Gautam Navlakha, one of the five rights activists arrested in connection with the Koregaon-Bhima violence case, has been freed from house arrest. The Delhi High Court granted him relief, saying the Supreme Court last week had given him the liberty to approach an appropriate forum within four weeks to seek legal help, which he has taken.
The court said Mr Navlakha's detention has exceeded 24 hours, which was "untenable".
The Delhi High Court also quashed the trial court's transit remand order, which Mr Navlakha had challenged before the matter was taken to the Supreme Court. A bench of Justices S Muralidhar and Vinod Goel said the trial court's order was unsustainable in law.
The Maharashtra public prosecutor's request that Mr Navlakha's house arrest be extended by two more days since the Supreme Court has extended their house arrest was denied by the high court. The high court said the top court extended the hour arrest only to enable the rights activists to move the appropriate court.
The Maharashtra police have alleged that the actions of the five activists at the 'Elgaar Parishad' meeting in Pune on December 31 last year later triggered violence at Koragaon-Bhima village, 29 km away.
The four activists who are still under house arrest are Varavara Rao, Arun Ferreira, Vernon Gonsalves and Sudha Bharadwaj.
Last month, senior officers of the Maharashtra police had claimed solid evidence including "thousands of documents and letters" that established the activists' links to Maoists and their role in facilitating weapons and funding. In front of cameras, senior police officer Param Bir Singh had read out a letter exchanged between an activist arrested earlier in June, which spoke of planning "another Rajiv Gandhi-like incident to end Modi-raj".
The Supreme Court on Septemer 28 refused to interfere with the arrests of the five rights activists and extended their house arrest by four more weeks.

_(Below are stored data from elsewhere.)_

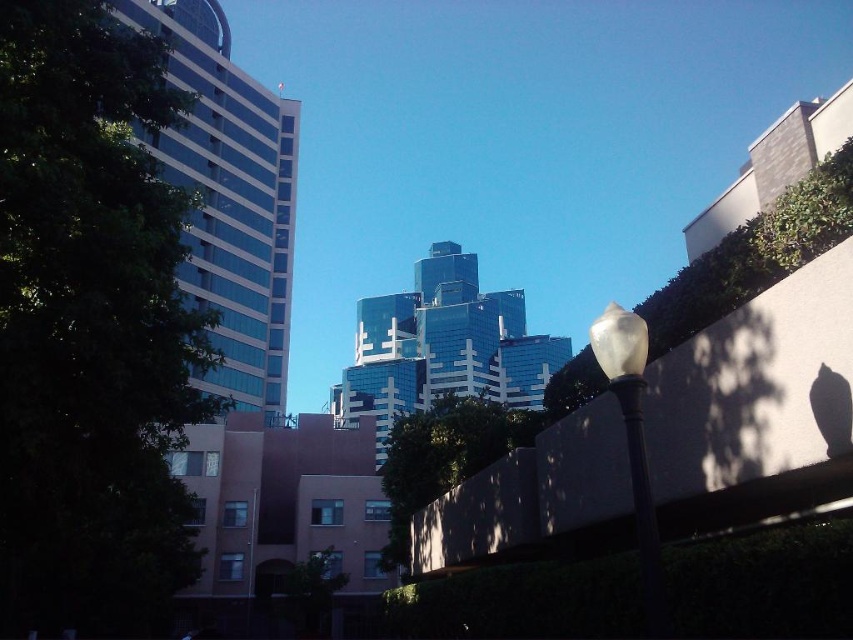 Between point (622, 440) and point (656, 532), which one is positioned in front?

Positioned in front is point (656, 532).

The image size is (853, 640). What are the coordinates of `concrete wall at center` in the screenshot? It's located at (756, 404). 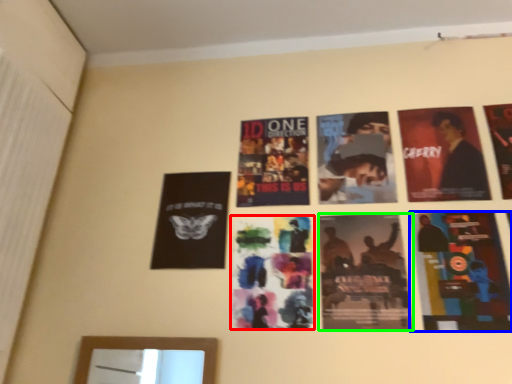 Question: Estimate the real-world distances between objects in this image. Which object is closer to poster (highlighted by a red box), poster (highlighted by a blue box) or poster (highlighted by a green box)?

Choices:
 (A) poster
 (B) poster

Answer: (B) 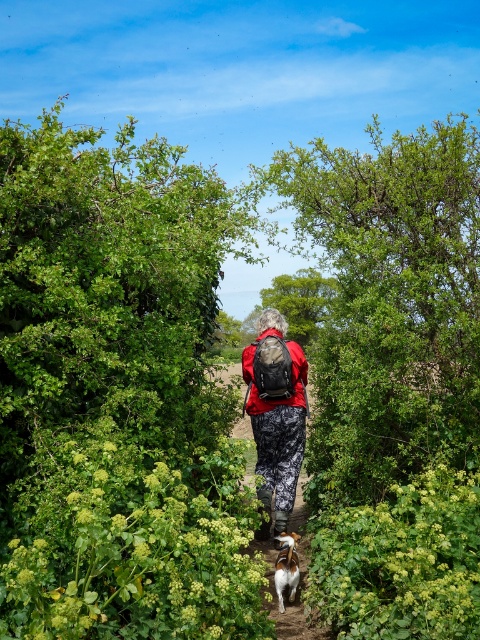 Does matte black backpack at center have a lesser width compared to camouflage-patterned pants at center?

Yes, matte black backpack at center is thinner than camouflage-patterned pants at center.

Does matte black backpack at center have a greater width compared to camouflage-patterned pants at center?

Incorrect, matte black backpack at center's width does not surpass camouflage-patterned pants at center's.

Is point (262, 353) in front of point (297, 509)?

Yes, point (262, 353) is in front of point (297, 509).

You are a GUI agent. You are given a task and a screenshot of the screen. Output one action in this format:
    pyautogui.click(x=<x>, y=<y>)
    Task: Click on the matte black backpack at center
    This screenshot has width=480, height=640.
    Given the screenshot: What is the action you would take?
    pyautogui.click(x=276, y=412)

From the picture: How distant is matte black backpack at center from white fur dog at center?

matte black backpack at center is 3.37 feet from white fur dog at center.

The height and width of the screenshot is (640, 480). Describe the element at coordinates (276, 412) in the screenshot. I see `matte black backpack at center` at that location.

Between point (289, 392) and point (294, 557), which one is positioned behind?

Point (289, 392)

The image size is (480, 640). What are the coordinates of `matte black backpack at center` in the screenshot? It's located at (276, 412).

Who is more distant from viewer, (298, 506) or (288, 563)?

Point (298, 506)

Between camouflage-patterned pants at center and white fur dog at center, which one has less height?

white fur dog at center

Describe the element at coordinates (294, 602) in the screenshot. The width and height of the screenshot is (480, 640). I see `camouflage-patterned pants at center` at that location.

You are a GUI agent. You are given a task and a screenshot of the screen. Output one action in this format:
    pyautogui.click(x=<x>, y=<y>)
    Task: Click on the camouflage-patterned pants at center
    The image size is (480, 640).
    Given the screenshot: What is the action you would take?
    pyautogui.click(x=294, y=602) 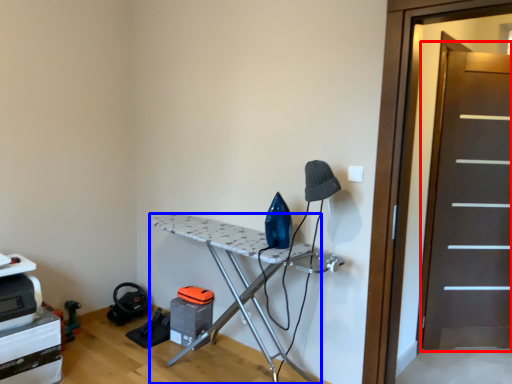 Question: Which of the following is the farthest to the observer, screen door (highlighted by a red box) or furniture (highlighted by a blue box)?

Choices:
 (A) screen door
 (B) furniture

Answer: (A) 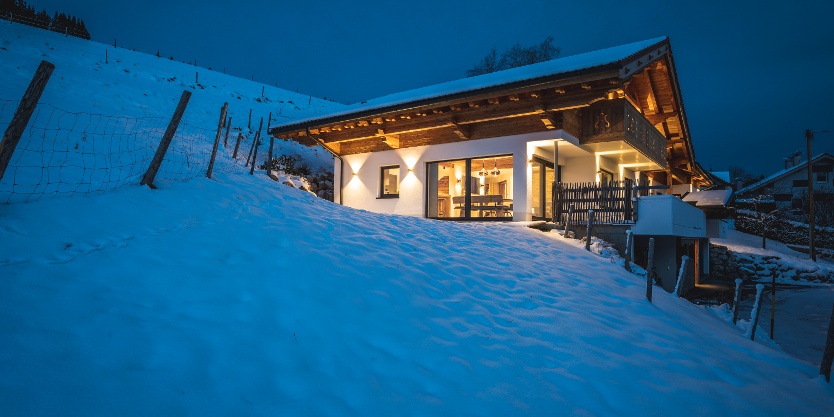 You are a GUI agent. You are given a task and a screenshot of the screen. Output one action in this format:
    pyautogui.click(x=<x>, y=<y>)
    Task: Click on the curtains
    The image size is (834, 417).
    Given the screenshot: What is the action you would take?
    pyautogui.click(x=435, y=197) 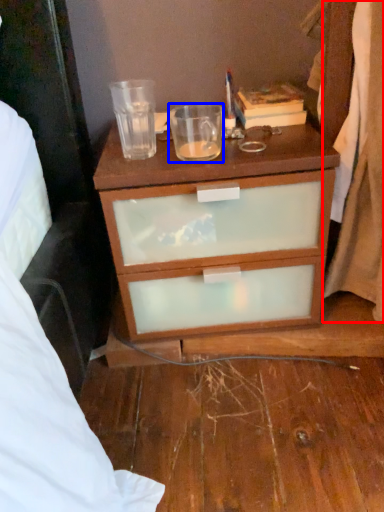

In a majority 2-1 judgement, the top court also refused the activists' petition for a probe by a Special Investigation Team (SIT).
While Justice AM Khanwilkar read out the majority verdict for himself and Chief Justice Dipak Misra, Justice DY Chandrachud said he was unable to agree with view of the two judges.
Justice Chandrachud, in his judgement dissenting with the majority, said arrest of the five accused was an attempt by the state to muzzle dissent, and dissent is symbol of a vibrant democracy. Liberty cherished by the constitution would have no meaning if persecution of the five activists is allowed without proper investigation, he added.